DATA SUPPLIED:
##########

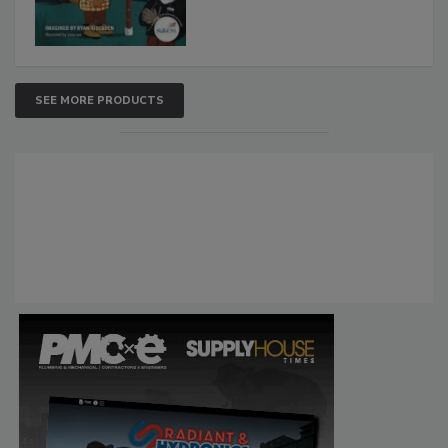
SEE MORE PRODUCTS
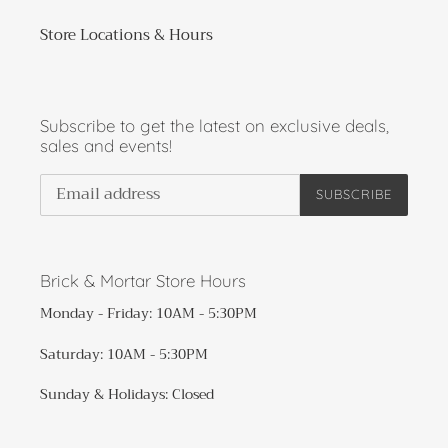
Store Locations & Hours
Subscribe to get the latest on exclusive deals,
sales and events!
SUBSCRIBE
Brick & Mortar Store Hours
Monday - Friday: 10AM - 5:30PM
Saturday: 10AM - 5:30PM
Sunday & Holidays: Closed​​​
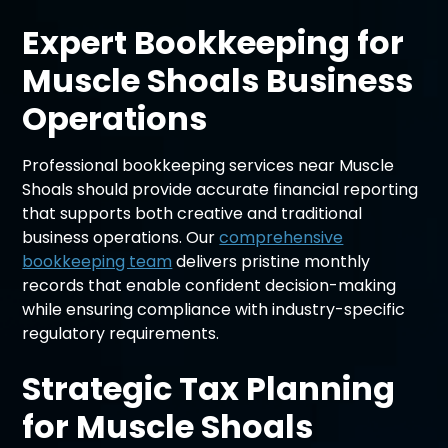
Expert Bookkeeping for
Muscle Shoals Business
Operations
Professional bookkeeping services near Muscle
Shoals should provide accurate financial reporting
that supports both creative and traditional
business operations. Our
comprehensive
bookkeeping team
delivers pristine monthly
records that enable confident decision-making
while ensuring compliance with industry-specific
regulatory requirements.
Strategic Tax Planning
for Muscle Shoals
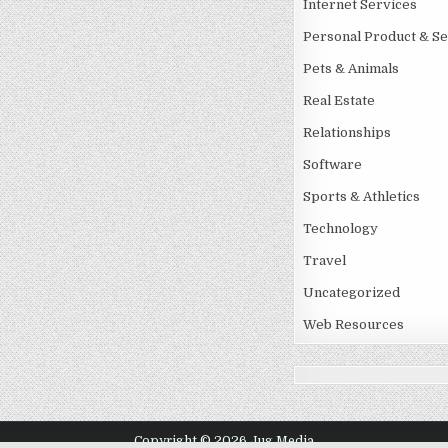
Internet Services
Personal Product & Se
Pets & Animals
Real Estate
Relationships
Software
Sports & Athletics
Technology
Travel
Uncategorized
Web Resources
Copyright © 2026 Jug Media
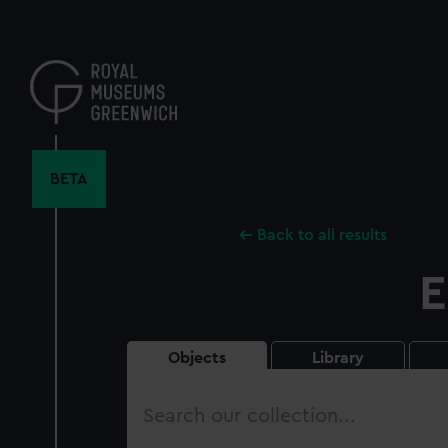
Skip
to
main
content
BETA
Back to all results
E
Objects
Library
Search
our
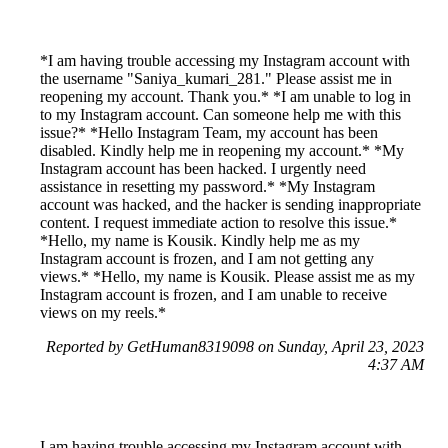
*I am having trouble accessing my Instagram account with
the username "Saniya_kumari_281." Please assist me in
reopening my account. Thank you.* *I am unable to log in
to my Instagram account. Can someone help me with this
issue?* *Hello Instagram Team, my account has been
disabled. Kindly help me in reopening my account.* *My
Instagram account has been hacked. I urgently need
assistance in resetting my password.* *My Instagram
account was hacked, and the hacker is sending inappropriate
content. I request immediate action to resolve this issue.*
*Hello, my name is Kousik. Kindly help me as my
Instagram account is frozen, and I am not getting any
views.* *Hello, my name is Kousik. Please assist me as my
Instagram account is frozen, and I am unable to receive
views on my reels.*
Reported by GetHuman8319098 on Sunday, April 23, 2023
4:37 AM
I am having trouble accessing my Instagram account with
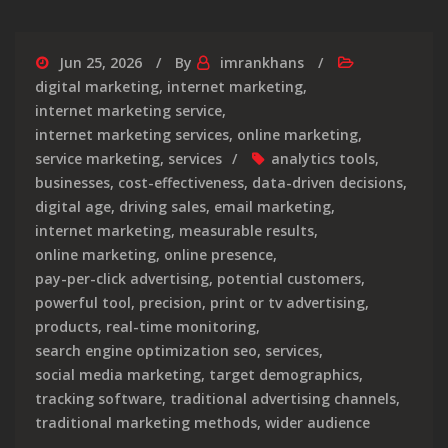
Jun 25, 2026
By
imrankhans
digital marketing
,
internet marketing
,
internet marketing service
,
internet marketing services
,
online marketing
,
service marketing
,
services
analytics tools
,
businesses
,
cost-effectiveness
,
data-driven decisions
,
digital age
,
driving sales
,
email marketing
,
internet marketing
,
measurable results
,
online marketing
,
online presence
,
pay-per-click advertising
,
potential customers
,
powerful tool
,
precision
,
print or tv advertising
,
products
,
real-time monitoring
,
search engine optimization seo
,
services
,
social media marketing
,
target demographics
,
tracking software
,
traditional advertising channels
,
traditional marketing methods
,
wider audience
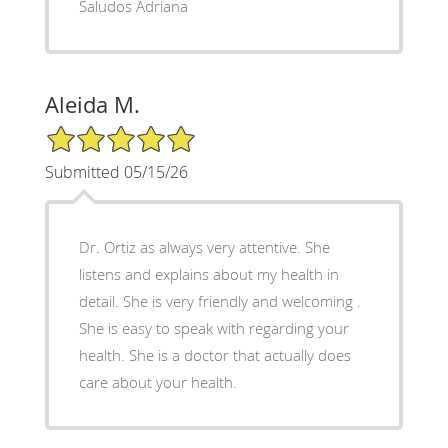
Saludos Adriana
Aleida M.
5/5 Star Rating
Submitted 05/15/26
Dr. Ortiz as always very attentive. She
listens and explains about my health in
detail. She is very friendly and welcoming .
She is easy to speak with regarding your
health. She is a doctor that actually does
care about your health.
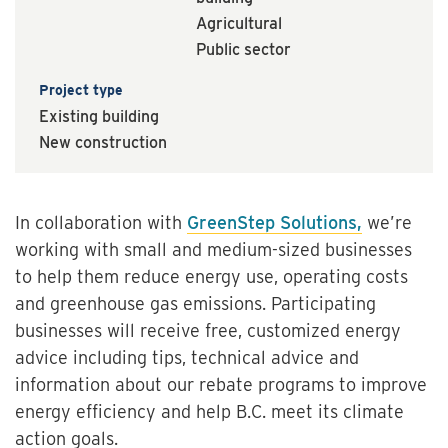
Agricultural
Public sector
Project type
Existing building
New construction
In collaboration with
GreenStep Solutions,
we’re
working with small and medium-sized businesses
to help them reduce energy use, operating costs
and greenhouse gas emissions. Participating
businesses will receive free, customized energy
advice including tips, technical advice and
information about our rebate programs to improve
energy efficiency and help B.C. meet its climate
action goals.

##########

Omit the pictures, then repeat exactly each line from the beginning of the listing through the line with "Instagram account has".

ANSWER TO THIS PROBLEM:
SEE MORE PRODUCTS
Store Locations & Hours
Subscribe to get the latest on exclusive deals,
sales and events!
SUBSCRIBE
Brick & Mortar Store Hours
Monday - Friday: 10AM - 5:30PM
Saturday: 10AM - 5:30PM
Sunday & Holidays: Closed​​​
Expert Bookkeeping for
Muscle Shoals Business
Operations
Professional bookkeeping services near Muscle
Shoals should provide accurate financial reporting
that supports both creative and traditional
business operations. Our
comprehensive
bookkeeping team
delivers pristine monthly
records that enable confident decision-making
while ensuring compliance with industry-specific
regulatory requirements.
Strategic Tax Planning
for Muscle Shoals
Internet Services
Personal Product & Se
Pets & Animals
Real Estate
Relationships
Software
Sports & Athletics
Technology
Travel
Uncategorized
Web Resources
Copyright © 2026 Jug Media
Skip
to
main
content
BETA
Back to all results
E
Objects
Library
Search
our
*I am having trouble accessing my Instagram account with
the username "Saniya_kumari_281." Please assist me in
reopening my account. Thank you.* *I am unable to log in
to my Instagram account. Can someone help me with this
issue?* *Hello Instagram Team, my account has been
disabled. Kindly help me in reopening my account.* *My
Instagram account has been hacked. I urgently need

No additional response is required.